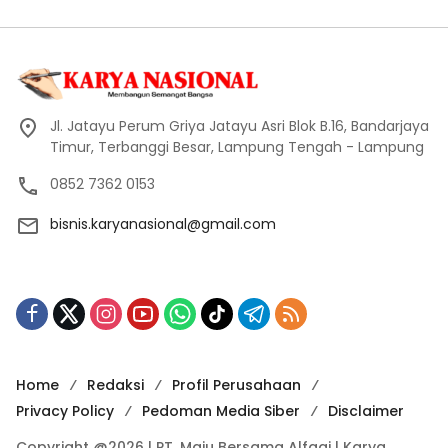
Jl. Jatayu Perum Griya Jatayu Asri Blok B.16, Bandarjaya
Timur, Terbanggi Besar, Lampung Tengah - Lampung
0852 7362 0153
bisnis.karyanasional@gmail.com
Home
Redaksi
Profil Perusahaan
Privacy Policy
Pedoman Media Siber
Disclaimer
Copyright @2026 | PT. Maju Bersama Alfaqi | Karya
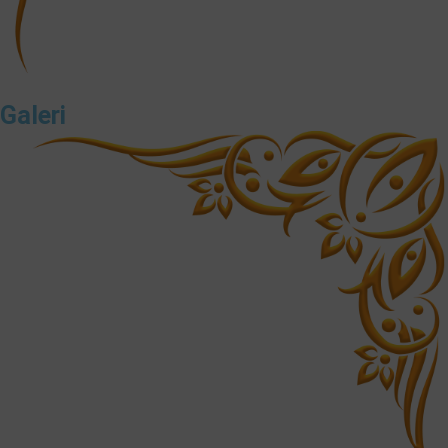
Galeri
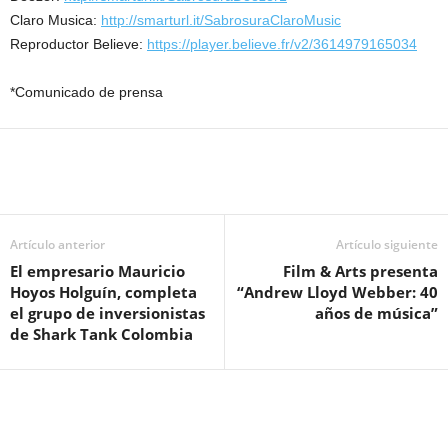
Claro Musica:
http://smarturl.it/SabrosuraClaroMusic
Reproductor Believe:
https://player.believe.fr/v2/3614979165034
*Comunicado de prensa
Artículo anterior
Artículo siguiente
El empresario Mauricio
Film & Arts presenta
Hoyos Holguín, completa
“Andrew Lloyd Webber: 40
el grupo de inversionistas
años de música”
de Shark Tank Colombia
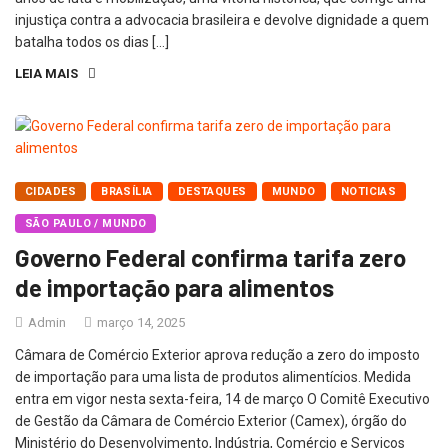
injustiça contra a advocacia brasileira e devolve dignidade a quem
batalha todos os dias […]
LEIA MAIS
CIDADES
BRASÍLIA
DESTAQUES
MUNDO
NOTICIAS
SÃO PAULO / MUNDO
Governo Federal confirma tarifa zero
de importação para alimentos
Admin
março 14, 2025
Câmara de Comércio Exterior aprova redução a zero do imposto
de importação para uma lista de produtos alimentícios. Medida
entra em vigor nesta sexta-feira, 14 de março O Comitê Executivo
de Gestão da Câmara de Comércio Exterior (Camex), órgão do
Ministério do Desenvolvimento, Indústria, Comércio e Serviços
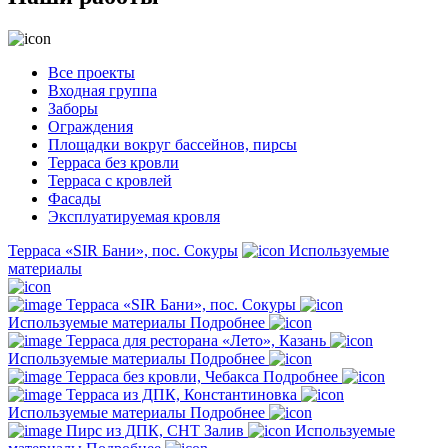
Все проекты
Входная группа
Заборы
Ограждения
Площадки вокруг бассейнов, пирсы
Терраса без кровли
Терраса с кровлей
Фасады
Эксплуатируемая кровля
Терраса «SIR Бани», пос. Сокуры
Используемые
материалы
Терраса «SIR Бани», пос. Сокуры
Используемые материалы
Подробнее
Терраса для ресторана «Лето», Казань
Используемые материалы
Подробнее
Терраса без кровли, Чебакса
Подробнее
Терраса из ДПК, Константиновка
Используемые материалы
Подробнее
Пирс из ДПК, СНТ Залив
Используемые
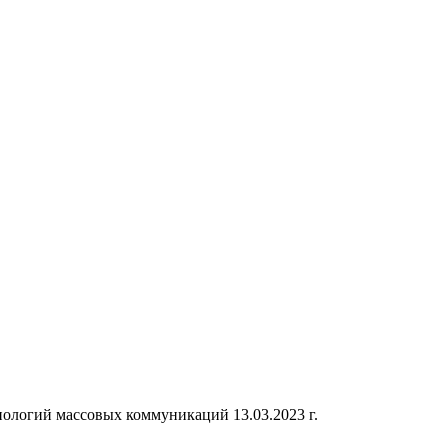
ологий массовых коммуникаций 13.03.2023 г.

[Exercise]
An exact copy of all entries is needed, with no pictures in it.

[Expected output]
Jl. Jatayu Perum Griya Jatayu Asri Blok B.16, Bandarjaya
Timur, Terbanggi Besar, Lampung Tengah - Lampung
0852 7362 0153
bisnis.karyanasional@gmail.com
Home
Redaksi
Profil Perusahaan
Privacy Policy
Pedoman Media Siber
Disclaimer
Copyright @2026 | PT. Maju Bersama Alfaqi | Karya
Galeri
Claro Musica:
http://smarturl.it/SabrosuraClaroMusic
Reproductor Believe:
https://player.believe.fr/v2/3614979165034
*Comunicado de prensa
Artículo anterior
Artículo siguiente
El empresario Mauricio
Film & Arts presenta
Hoyos Holguín, completa
“Andrew Lloyd Webber: 40
el grupo de inversionistas
años de música”
de Shark Tank Colombia
injustiça contra a advocacia brasileira e devolve dignidade a quem
batalha todos os dias […]
LEIA MAIS
CIDADES
BRASÍLIA
DESTAQUES
MUNDO
NOTICIAS
SÃO PAULO / MUNDO
Governo Federal confirma tarifa zero
de importação para alimentos
Admin
março 14, 2025
Câmara de Comércio Exterior aprova redução a zero do imposto
de importação para uma lista de produtos alimentícios. Medida
entra em vigor nesta sexta-feira, 14 de março O Comitê Executivo
de Gestão da Câmara de Comércio Exterior (Camex), órgão do
Ministério do Desenvolvimento, Indústria, Comércio e Serviços
Все проекты
Входная группа
Заборы
Ограждения
Площадки вокруг бассейнов, пирсы
Терраса без кровли
Терраса с кровлей
Фасады
Эксплуатируемая кровля
Терраса «SIR Бани», пос. Сокуры
Используемые
материалы
Терраса «SIR Бани», пос. Сокуры
Используемые материалы
Подробнее
Терраса для ресторана «Лето», Казань
Используемые материалы
Подробнее
Терраса без кровли, Чебакса
Подробнее
Терраса из ДПК, Константиновка
Используемые материалы
Подробнее
Пирс из ДПК, СНТ Залив
Используемые
ологий массовых коммуникаций 13.03.2023 г.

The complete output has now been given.